Recipe: Curried Butternut Squash Samosas
For the tamarind chutney:
1/2 tsp. ground cumin
1/2 tsp. garam masala
1/2 tsp. ground ginger
1/4 cup seedless tamarind paste
Sea salt, to taste
Sugar, to taste
For the samosas:
1 butternut squash (about 1 1/2 lb.)
3 Tbs. olive oil
2 Tbs. chopped white onion
2 garlic cloves, chopped
1 Tbs. Madras curry powder
1 tsp. sea salt
1 tsp. sugar
1 large egg
1 package (1 lb.) square wonton wrappers
Canola or rice bran oil for deep-frying
- To make the chutney, in a small, dry saucepan over medium heat, toast the cumin, garam masala and ginger, shaking the pan occasionally, until fragrant, about 1 minute.

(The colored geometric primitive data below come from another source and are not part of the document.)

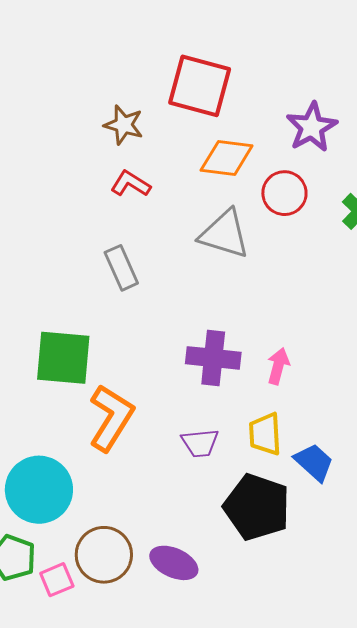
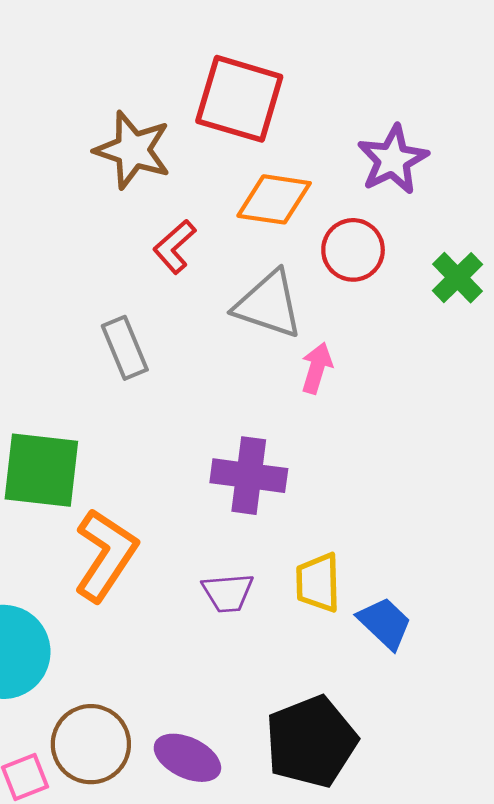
brown star: (124, 125) -> (133, 150), size x1.4
red L-shape: (131, 184) -> (175, 247), moved, turned -75
pink arrow: (278, 366) -> (317, 368), moved
black pentagon: (257, 507) -> (311, 742), moved, turned 30

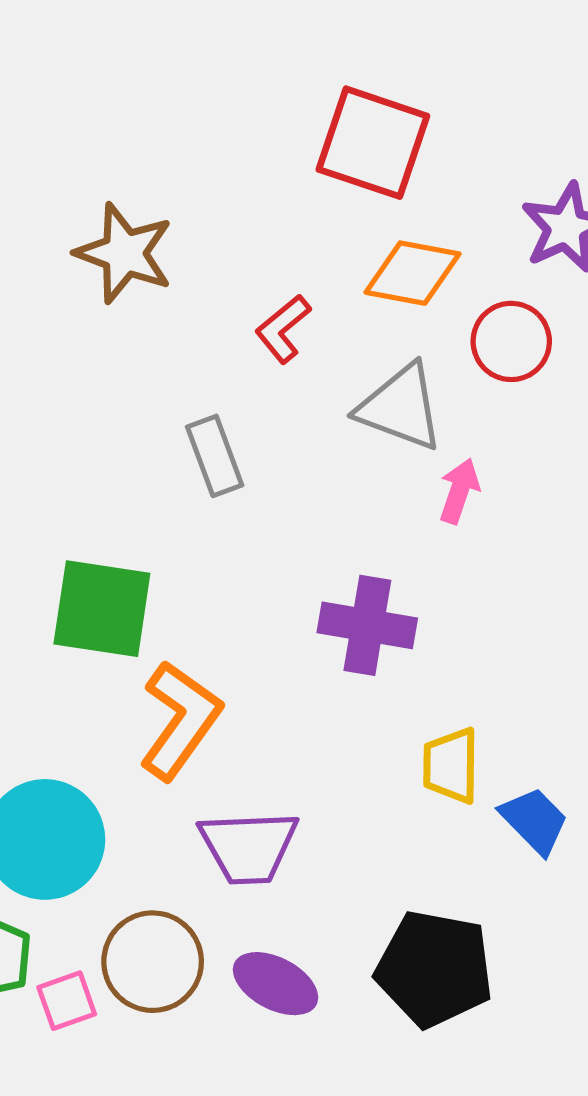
brown star: (133, 150) -> (124, 253), moved
purple trapezoid: (228, 593) -> (249, 847), moved, size x1.5
black pentagon: (311, 742) -> (434, 969), turned 30

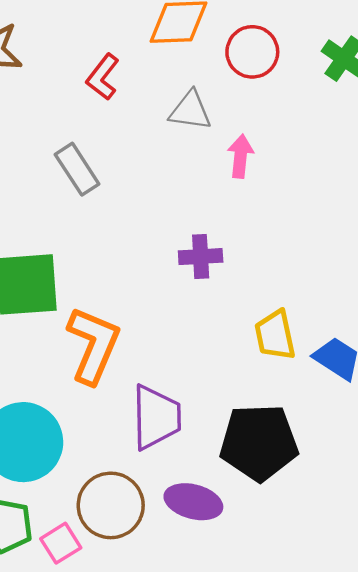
gray triangle: (401, 407) -> (190, 111), size x0.7
purple cross: (367, 625) -> (201, 257), size x0.7
purple trapezoid: (249, 847) -> (156, 417), turned -76
black pentagon: (434, 969) -> (259, 442), moved

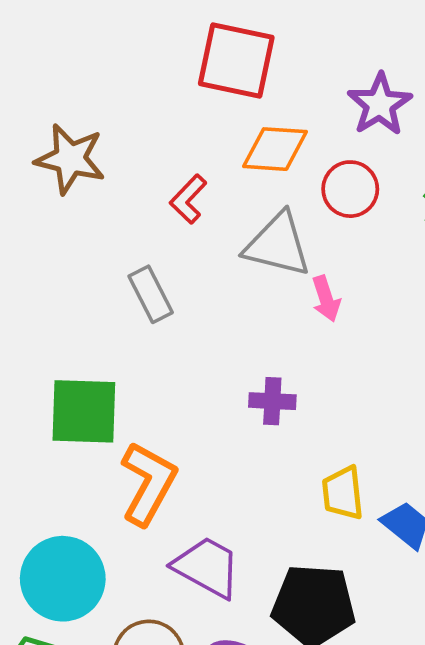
gray triangle: (190, 111) -> (278, 245), size x1.5
pink arrow: (240, 156) -> (326, 299), turned 150
purple trapezoid: (156, 417) -> (207, 567), turned -66

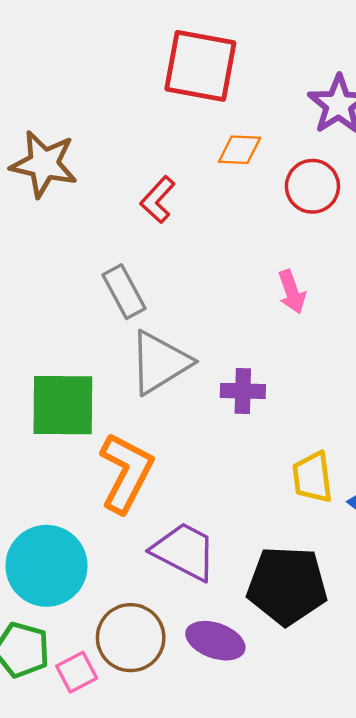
orange diamond: (275, 149) -> (240, 150), size x0.7
gray triangle: (278, 245) -> (160, 362), moved, turned -44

Remove from the heat and let cool for about 2 minutes.
- Break up the tamarind paste with your fingers and remove any extraneous seeds. Add the tamarind and 2 cups water to the pan and return to medium heat. Simmer the mixture, stirring and mashing the tamarind constantly, until reduced by one-half, about 15 minutes.
- Taste and adjust the seasonings with salt and sugar. Pour the chutney into a small bowl, let cool, cover and set aside at room temperature. To make the samosas, preheat an oven to 400°F.
- Cut the squash in half lengthwise and scoop out and discard the seeds. Place the halves, cut sides up, on a rimmed baking sheet and drizzle with 1 Tbs. of the olive oil. Bake the squash until tender when pierced with a knife, about 40 minutes. Let cool until easy to handle.
- Scoop the cooled squash flesh into a bowl and discard the shells. In a saucepan over medium-low heat, warm the remaining 2 Tbs. olive oil. Add the onion and garlic and sauté until the onion is soft, about 5 minutes.
- Remove from the heat and stir in the curry powder. Add the squash flesh and mash with a potato masher until almost smooth. Stir in the salt and sugar, then taste and adjust the seasonings. In a small bowl, beat the egg with a fork until blended.
- Lay about 5 wonton wrappers on a work surface; keep the remaining wrappers covered with a slightly damp kitchen towel. Spoon 1 scant Tbs. of the squash filling in the center of each wrapper and flatten with the bottom of the spoon. Brush the edges of the wrapper with the beaten egg.
- Fold each wrapper in half on the diagonal, forming a triangle, then press the edges together to seal the filling inside; set aside. Repeat with the remaining wrappers and filling. Preheat the oven to 200°F. Line a large baking sheet with paper towels and place a wire rack on top. Pour canola oil into a heavy, high-sided skillet to a depth of 3 inches and warm over medium-high heat until very hot.
- Working in batches, add the samosas to the oil and fry, turning once, until golden brown on both sides, about 2 minutes on each side. Using a slotted spoon, transfer the samosas to the rack to drain and keep warm in the oven.
- Cook the remaining samosas in the same way, adding oil to the pan as needed. Arrange the samosas on a warmed platter and set the chutney alongside for dipping.
- Serve right away. Makes 40 samosas; serves 8 to 10.